─── Dataset excerpts

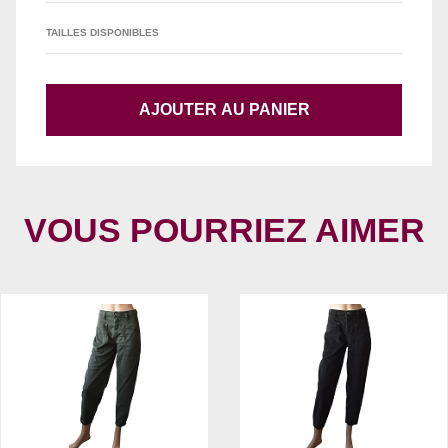
TAILLES DISPONIBLES
AJOUTER AU PANIER
VOUS POURRIEZ AIMER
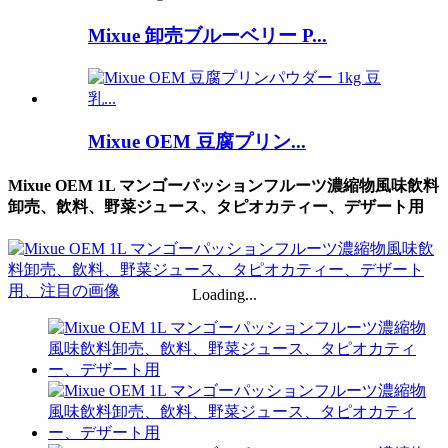
Mixue 卸売ブルーベリー P...
Mixue OEM 豆腐プリン...
Mixue OEM 1L マンゴーパッションフルーツ濃縮物風味飲料
卸売、飲料、野菜ジュース、タピオカティー、デザート用
Loading...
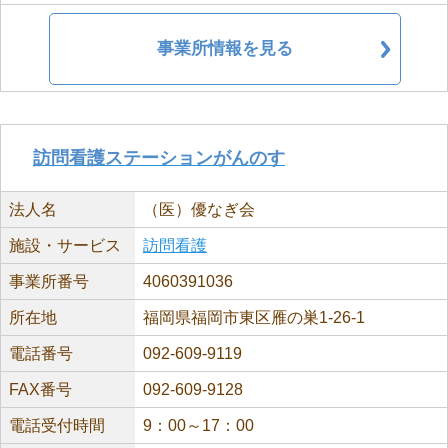
事業所情報を見る
訪問看護ステーションがんのす
法人名
（医）優なぎ会
施設・サービス
訪問看護
事業所番号
4060391036
所在地
福岡県福岡市東区雁の巣1-26-1
電話番号
092-609-9119
FAX番号
092-609-9128
電話受付時間
9：00～17：00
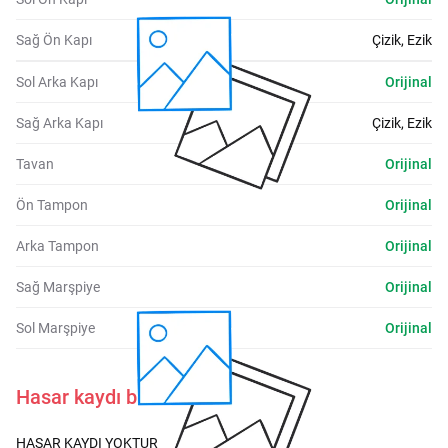
Sağ Ön Kapı
Çizik, Ezik
Sol Arka Kapı
Orijinal
Sağ Arka Kapı
Çizik, Ezik
Tavan
Orijinal
Ön Tampon
Orijinal
Arka Tampon
Orijinal
Sağ Marşpiye
Orijinal
Sol Marşpiye
Orijinal
Hasar kaydı bulunmamaktadır.
HASAR KAYDI YOKTUR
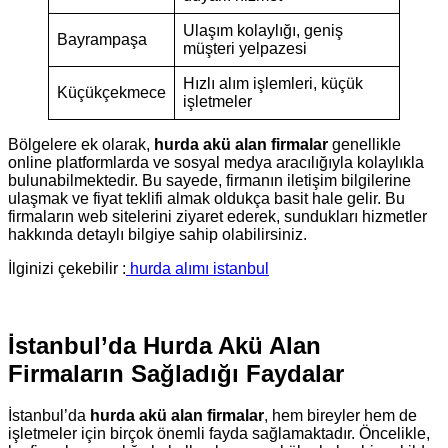
Ulaşım kolaylığı, geniş
Bayrampaşa
müşteri yelpazesi
Hızlı alım işlemleri, küçük
Küçükçekmece
işletmeler
Bölgelere ek olarak,
hurda akü alan firmalar
genellikle
online platformlarda ve sosyal medya aracılığıyla kolaylıkla
bulunabilmektedir. Bu sayede, firmanın iletişim bilgilerine
ulaşmak ve fiyat teklifi almak oldukça basit hale gelir. Bu
firmaların web sitelerini ziyaret ederek, sundukları hizmetler
hakkında detaylı bilgiye sahip olabilirsiniz.
İlginizi çekebilir :
hurda alımı istanbul
İstanbul’da Hurda Akü Alan
Firmaların Sağladığı Faydalar
İstanbul’da
hurda akü alan firmalar
, hem bireyler hem de
işletmeler için birçok önemli fayda sağlamaktadır. Öncelikle,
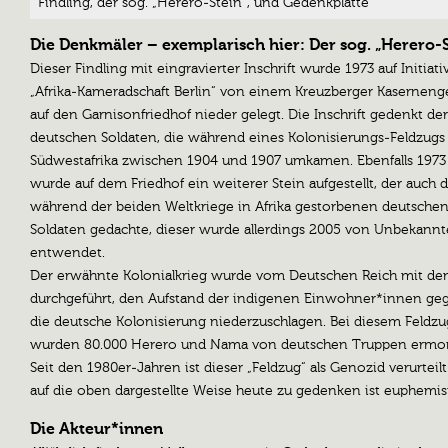
Findling, der sog. „Herero-Stein“, und Gedenkplatte
Die Denkmäler – exemplarisch hier: Der sog. „Herero-S
Dieser Findling mit eingravierter Inschrift wurde 1973 auf Initiati
„Afrika-Kameradschaft Berlin“ von einem Kreuzberger Kaserneng
auf den Garnisonfriedhof nieder gelegt. Die Inschrift gedenkt der
deutschen Soldaten, die während eines Kolonisierungs-Feldzugs
Südwestafrika zwischen 1904 und 1907 umkamen. Ebenfalls 1973
wurde auf dem Friedhof ein weiterer Stein aufgestellt, der auch 
während der beiden Weltkriege in Afrika gestorbenen deutsche
Soldaten gedachte, dieser wurde allerdings 2005 von Unbekann
entwendet.
Der erwähnte Kolonialkrieg wurde vom Deutschen Reich mit de
durchgeführt, den Aufstand der indigenen Einwohner*innen ge
die deutsche Kolonisierung niederzuschlagen. Bei diesem Feldzu
wurden 80.000 Herero und Nama von deutschen Truppen ermor
Seit den 1980er-Jahren ist dieser „Feldzug“ als Genozid verurteilt
auf die oben dargestellte Weise heute zu gedenken ist euphemist
Die Akteur*innen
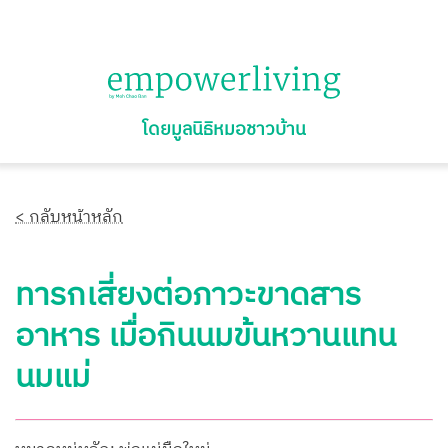
โดยมูลนิธิหมอชาวบ้าน
< กลับหน้าหลัก
ทารกเสี่ยงต่อภาวะขาดสาร
อาหาร เมื่อกินนมข้นหวานแทน
นมแม่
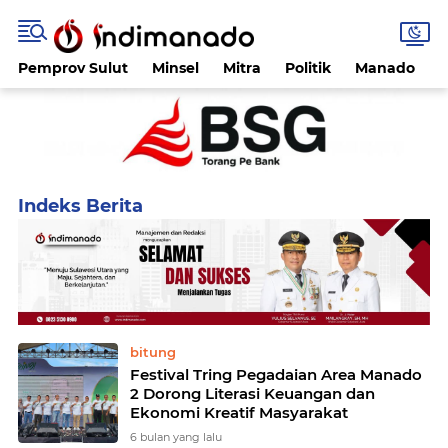
Pemprov Sulut
Minsel
Mitra
Politik
Manado
Home
Currently Browsing: Pegadaian
bitung
Festival Tring Pegadaian Area Manado
2 Dorong Literasi Keuangan dan
Ekonomi Kreatif Masyarakat
6 bulan yang lalu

──────

▶ Exercise aim
Going through the material above, how many lines contain the word "İstanbul"? Write only the number.

▶ Answer
2